Instructions to follow ::
Return a faithful copy of all the entries, omitting the images.

Data for this task ::
==============================
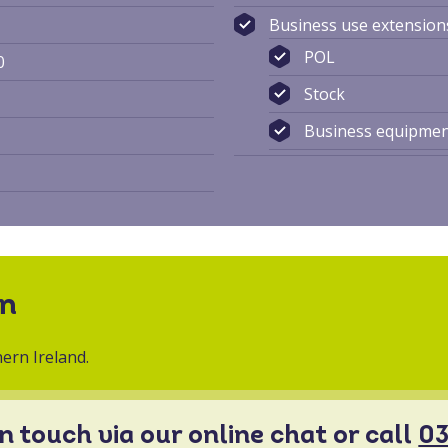
Business use extension
POL
0
Stock
Business equipme
on
ern Ireland.
in touch via our online chat or call
03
==============================
Written solution ::
Business use extension
POL
0
Stock
Business equipme
on
ern Ireland.
in touch via our online chat or call
03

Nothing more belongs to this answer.